I have number of files, each containing all reviews for a specific hotel (one file corresponds to one hotel, e.g. hotel_2194.dat). Each review is of the type:

<Author>PERKEISHA
<Content> I had a great time at...
<Date>Mar 8, 2008
<No. Reader>-1
<No. Helpful>-1
<Overall>1
<Value>1
<Rooms>1
<Location>5
<Cleanliness>5
<Check in / front desk>5
<Service>5
<Business service>1

I constructed the following relation:

Review (Hotel_ID, Author, Content, Date, No. Readers, No. Helpful, Overall, Value, Rooms, Location, Cleanliness, Check in, Service, Business service)

However, I am having trouble identifying the functional dependencies and candidate keys. I was thinking of something like (Hotel_ID, Author, Content, Date) for a primary key but then I realized that the same Author may post the same Review (in terms of contents) about the same Hotel on the same Date and just change his overall mark. Am I thinking too hard about this? I'd be grateful if someone could suggest some functional dependencies and keys.

Best Answer

Content looks like a free-form text field - that generally makes it a horrible choice for a primary key column. Hotel_ID, Author, and Date are probably reasonable (especially if Date is "date of stay at hotel", rather than "date of posting of review").

I would generally expect that an updated review would replace the original. If you want to retain older version, I would include both "date of stay" and "date of posting" (and both could be part of the key); this would allow the same person to have a review for each stay (as ratings for a stay last month could remain valid, even if a review of a later stay had different ratings).

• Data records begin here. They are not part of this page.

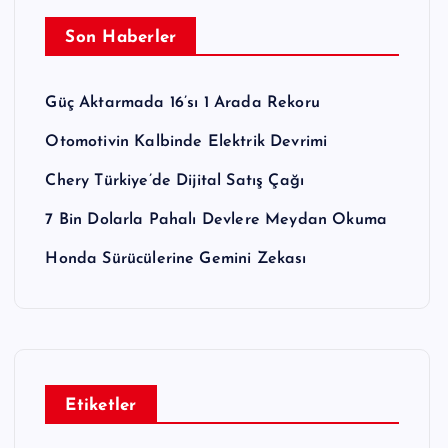
Son Haberler
Güç Aktarmada 16’sı 1 Arada Rekoru
Otomotivin Kalbinde Elektrik Devrimi
Chery Türkiye’de Dijital Satış Çağı
7 Bin Dolarla Pahalı Devlere Meydan Okuma
Honda Sürücülerine Gemini Zekası
Etiketler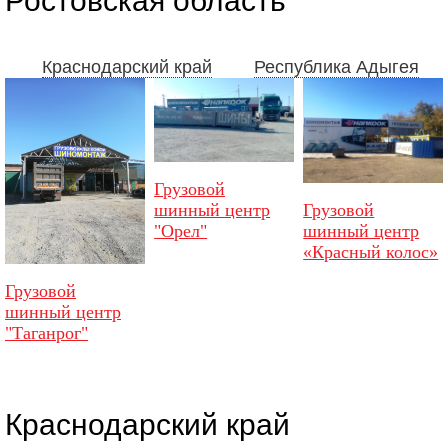
Ростовская область
Краснодарский край
Республика Адыгея
Грузовой
Грузовой
шинный центр
шинный центр
"Орел"
«Красный колос»
Грузовой
шинный центр
"Таганрог"
Краснодарский край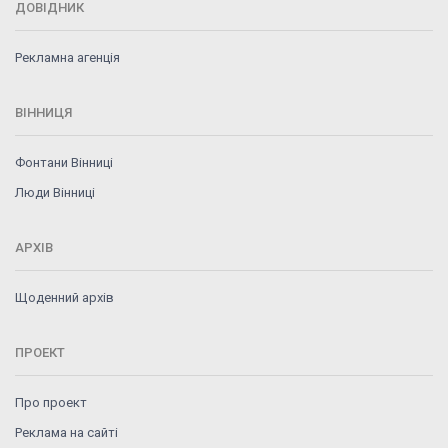
ДОВІДНИК
Рекламна агенція
ВІННИЦЯ
Фонтани Вінниці
Люди Вінниці
АРХІВ
Щоденний архів
ПРОЕКТ
Про проект
Реклама на сайті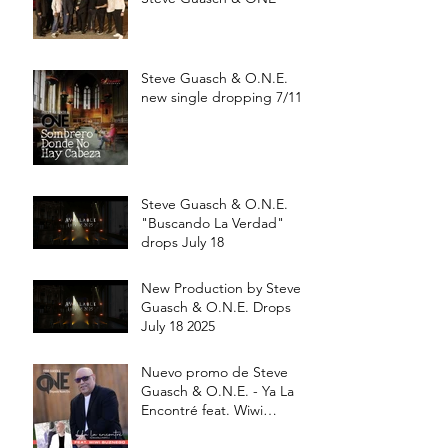
Steve Guasch & O.N.E.
new single dropping 7/11
Steve Guasch & O.N.E.
"Buscando La Verdad"
drops July 18
New Production by Steve
Guasch & O.N.E. Drops
July 18 2025
Nuevo promo de Steve
Guasch & O.N.E. - Ya La
Encontré feat. Wiwi
Buznego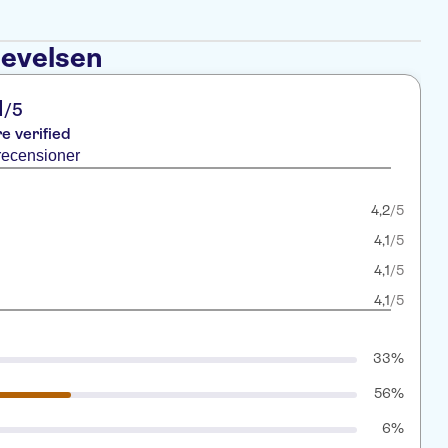
levelsen
1
/5
re verified
recensioner
4,2
/5
4,1
/5
4,1
/5
4,1
/5
33%
56%
6%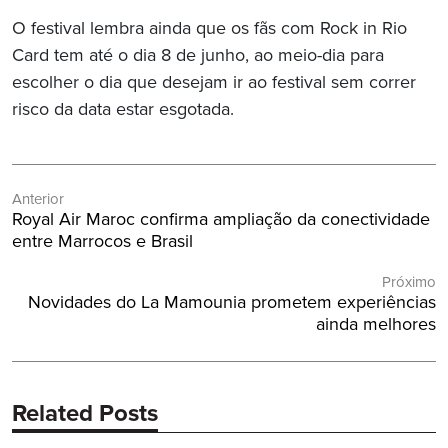
O festival lembra ainda que os fãs com Rock in Rio
Card tem até o dia 8 de junho, ao meio-dia para
escolher o dia que desejam ir ao festival sem correr
risco da data estar esgotada.
Navegação
Anterior
de
Post
Royal Air Maroc confirma ampliação da conectividade
Post
Anterior:
entre Marrocos e Brasil
Próximo
Próximo
Novidades do La Mamounia prometem experiências
Post:
ainda melhores
Related Posts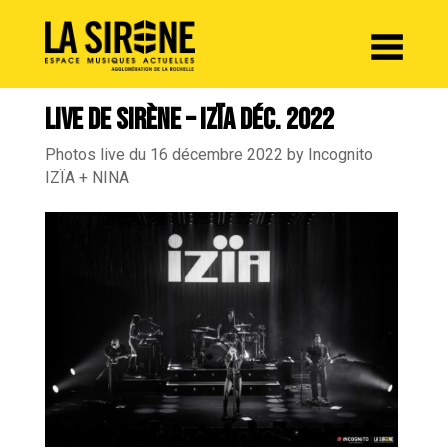
Panneau de gestion des cookies
LIVE DE SIRÈNE – IZÏA DÉC. 2022
Photos live du 16 décembre 2022 by Incognito
IZÏA + NINA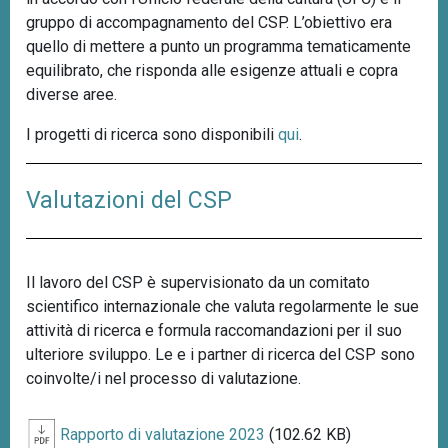
gruppo di accompagnamento del CSP. L’obiettivo era
quello di mettere a punto un programma tematicamente
equilibrato, che risponda alle esigenze attuali e copra
diverse aree.
I progetti di ricerca sono disponibili
qui
.
Valutazioni del CSP
Il lavoro del CSP è supervisionato da un comitato
scientifico internazionale che valuta regolarmente le sue
attività di ricerca e formula raccomandazioni per il suo
ulteriore sviluppo. Le e i partner di ricerca del CSP sono
coinvolte/i nel processo di valutazione.
Rapporto di valutazione 2023
(102.62 KB)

It would be likely that you would want a Hotel table, and an Author table (to hold information about those entities that wouldn't change from review to review (hotel info, author's account info (assuming some sort of login process).

NOTE: In practice, I would probably want to treat Hotel_ID, Author, and the two date fields as a functional key (must be unique), but use an auto-incrementing integer as the actual, literal primary key (saves space on indexing and in any tables that might need to reference it, easier to use in queries, etc.)